Given records:

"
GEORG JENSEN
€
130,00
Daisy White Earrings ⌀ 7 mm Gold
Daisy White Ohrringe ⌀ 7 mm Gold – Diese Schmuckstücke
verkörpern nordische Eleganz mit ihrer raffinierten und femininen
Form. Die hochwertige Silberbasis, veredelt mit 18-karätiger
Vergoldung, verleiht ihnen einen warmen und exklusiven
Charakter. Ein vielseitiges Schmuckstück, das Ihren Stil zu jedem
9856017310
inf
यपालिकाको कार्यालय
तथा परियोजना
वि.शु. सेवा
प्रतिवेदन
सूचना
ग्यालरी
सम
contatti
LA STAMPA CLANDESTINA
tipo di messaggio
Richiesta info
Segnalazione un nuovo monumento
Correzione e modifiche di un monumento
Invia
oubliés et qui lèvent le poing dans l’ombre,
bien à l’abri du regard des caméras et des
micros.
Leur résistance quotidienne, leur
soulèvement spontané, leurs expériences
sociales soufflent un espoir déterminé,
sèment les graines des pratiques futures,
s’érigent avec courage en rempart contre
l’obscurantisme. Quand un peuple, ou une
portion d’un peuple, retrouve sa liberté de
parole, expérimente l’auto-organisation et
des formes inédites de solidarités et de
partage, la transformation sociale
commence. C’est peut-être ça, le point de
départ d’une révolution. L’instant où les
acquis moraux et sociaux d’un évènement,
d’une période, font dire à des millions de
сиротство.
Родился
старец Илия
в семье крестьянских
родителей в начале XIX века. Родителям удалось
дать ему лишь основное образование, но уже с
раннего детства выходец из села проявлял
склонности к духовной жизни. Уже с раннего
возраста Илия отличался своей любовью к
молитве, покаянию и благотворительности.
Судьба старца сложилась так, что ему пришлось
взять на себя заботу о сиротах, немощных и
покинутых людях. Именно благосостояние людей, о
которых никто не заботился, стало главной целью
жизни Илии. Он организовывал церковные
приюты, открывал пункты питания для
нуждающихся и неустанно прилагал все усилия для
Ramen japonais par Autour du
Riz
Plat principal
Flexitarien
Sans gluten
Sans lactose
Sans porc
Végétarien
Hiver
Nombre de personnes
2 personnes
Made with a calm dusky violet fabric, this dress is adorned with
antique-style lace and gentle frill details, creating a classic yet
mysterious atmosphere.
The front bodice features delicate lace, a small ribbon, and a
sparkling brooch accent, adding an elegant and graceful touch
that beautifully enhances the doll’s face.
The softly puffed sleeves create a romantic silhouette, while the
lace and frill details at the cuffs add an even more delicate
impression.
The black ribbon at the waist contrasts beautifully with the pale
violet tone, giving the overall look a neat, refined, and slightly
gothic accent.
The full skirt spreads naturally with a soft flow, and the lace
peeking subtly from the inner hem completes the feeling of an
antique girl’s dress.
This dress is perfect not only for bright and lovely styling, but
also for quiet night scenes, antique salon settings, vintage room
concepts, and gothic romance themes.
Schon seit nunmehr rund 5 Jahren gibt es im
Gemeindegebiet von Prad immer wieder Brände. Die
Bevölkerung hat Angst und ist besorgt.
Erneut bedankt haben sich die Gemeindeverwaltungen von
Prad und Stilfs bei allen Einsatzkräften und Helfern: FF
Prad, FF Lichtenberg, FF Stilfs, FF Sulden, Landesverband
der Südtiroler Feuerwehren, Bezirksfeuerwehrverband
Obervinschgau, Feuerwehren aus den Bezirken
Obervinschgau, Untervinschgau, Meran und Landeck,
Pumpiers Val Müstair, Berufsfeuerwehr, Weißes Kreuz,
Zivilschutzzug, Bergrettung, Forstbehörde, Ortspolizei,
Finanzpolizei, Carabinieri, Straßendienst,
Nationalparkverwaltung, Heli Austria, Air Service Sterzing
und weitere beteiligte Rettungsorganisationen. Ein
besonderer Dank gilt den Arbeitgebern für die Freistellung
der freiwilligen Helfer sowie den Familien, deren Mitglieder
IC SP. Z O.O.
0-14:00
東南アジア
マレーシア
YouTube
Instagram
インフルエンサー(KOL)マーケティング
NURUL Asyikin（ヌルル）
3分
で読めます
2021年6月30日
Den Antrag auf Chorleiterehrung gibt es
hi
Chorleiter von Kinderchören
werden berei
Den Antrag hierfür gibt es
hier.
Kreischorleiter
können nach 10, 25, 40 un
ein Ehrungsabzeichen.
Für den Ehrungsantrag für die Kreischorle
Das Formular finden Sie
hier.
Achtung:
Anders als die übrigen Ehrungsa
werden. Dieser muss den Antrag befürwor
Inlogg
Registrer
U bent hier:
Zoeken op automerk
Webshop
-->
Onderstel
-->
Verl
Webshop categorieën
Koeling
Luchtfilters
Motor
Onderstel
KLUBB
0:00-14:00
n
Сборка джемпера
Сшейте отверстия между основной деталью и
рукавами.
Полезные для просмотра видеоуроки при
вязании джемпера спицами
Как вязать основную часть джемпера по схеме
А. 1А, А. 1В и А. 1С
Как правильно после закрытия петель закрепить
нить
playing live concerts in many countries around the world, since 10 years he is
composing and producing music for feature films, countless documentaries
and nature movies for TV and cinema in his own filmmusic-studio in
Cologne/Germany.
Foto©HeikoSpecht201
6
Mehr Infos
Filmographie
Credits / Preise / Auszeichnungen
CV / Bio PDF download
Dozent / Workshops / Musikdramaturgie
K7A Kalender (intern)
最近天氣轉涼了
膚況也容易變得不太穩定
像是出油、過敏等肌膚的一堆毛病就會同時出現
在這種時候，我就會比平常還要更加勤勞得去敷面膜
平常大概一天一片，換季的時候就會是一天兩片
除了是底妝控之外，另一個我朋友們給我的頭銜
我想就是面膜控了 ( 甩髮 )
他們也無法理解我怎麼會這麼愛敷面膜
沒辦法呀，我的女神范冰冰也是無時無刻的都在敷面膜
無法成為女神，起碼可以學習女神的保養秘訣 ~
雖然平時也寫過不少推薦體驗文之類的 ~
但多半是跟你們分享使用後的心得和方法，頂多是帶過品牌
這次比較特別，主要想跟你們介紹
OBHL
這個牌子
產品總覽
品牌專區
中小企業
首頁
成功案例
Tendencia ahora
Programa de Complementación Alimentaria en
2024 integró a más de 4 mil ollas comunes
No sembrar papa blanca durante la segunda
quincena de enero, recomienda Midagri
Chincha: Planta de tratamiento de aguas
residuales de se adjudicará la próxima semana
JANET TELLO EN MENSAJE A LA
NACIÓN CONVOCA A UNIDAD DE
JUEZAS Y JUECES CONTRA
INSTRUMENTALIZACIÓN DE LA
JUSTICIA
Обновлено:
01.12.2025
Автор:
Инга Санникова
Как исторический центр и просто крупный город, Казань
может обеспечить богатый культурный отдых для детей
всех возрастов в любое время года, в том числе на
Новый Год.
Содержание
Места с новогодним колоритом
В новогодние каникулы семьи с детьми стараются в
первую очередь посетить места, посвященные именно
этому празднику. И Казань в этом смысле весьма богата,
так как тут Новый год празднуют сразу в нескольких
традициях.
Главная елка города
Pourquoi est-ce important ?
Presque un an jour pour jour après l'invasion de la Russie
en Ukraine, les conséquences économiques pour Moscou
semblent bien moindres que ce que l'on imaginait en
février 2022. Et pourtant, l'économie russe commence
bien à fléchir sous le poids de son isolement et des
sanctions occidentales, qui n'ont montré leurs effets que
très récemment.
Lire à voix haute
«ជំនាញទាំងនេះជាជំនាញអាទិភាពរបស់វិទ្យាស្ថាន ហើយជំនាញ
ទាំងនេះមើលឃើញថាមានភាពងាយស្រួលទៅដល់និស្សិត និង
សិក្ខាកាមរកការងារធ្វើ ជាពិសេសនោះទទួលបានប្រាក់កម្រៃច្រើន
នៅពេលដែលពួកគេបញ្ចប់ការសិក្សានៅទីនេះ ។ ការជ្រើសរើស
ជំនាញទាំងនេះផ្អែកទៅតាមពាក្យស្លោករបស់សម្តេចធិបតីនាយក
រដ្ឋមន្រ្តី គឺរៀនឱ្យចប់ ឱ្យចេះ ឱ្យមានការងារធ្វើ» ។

Task brief: Only the lines from the one holding "ជំនាញទាំងនេះផ្" through the end of the records should appear in the answer, each repeated exactly.

Your solution:
ជំនាញទាំងនេះផ្អែកទៅតាមពាក្យស្លោករបស់សម្តេចធិបតីនាយក
រដ្ឋមន្រ្តី គឺរៀនឱ្យចប់ ឱ្យចេះ ឱ្យមានការងារធ្វើ» ។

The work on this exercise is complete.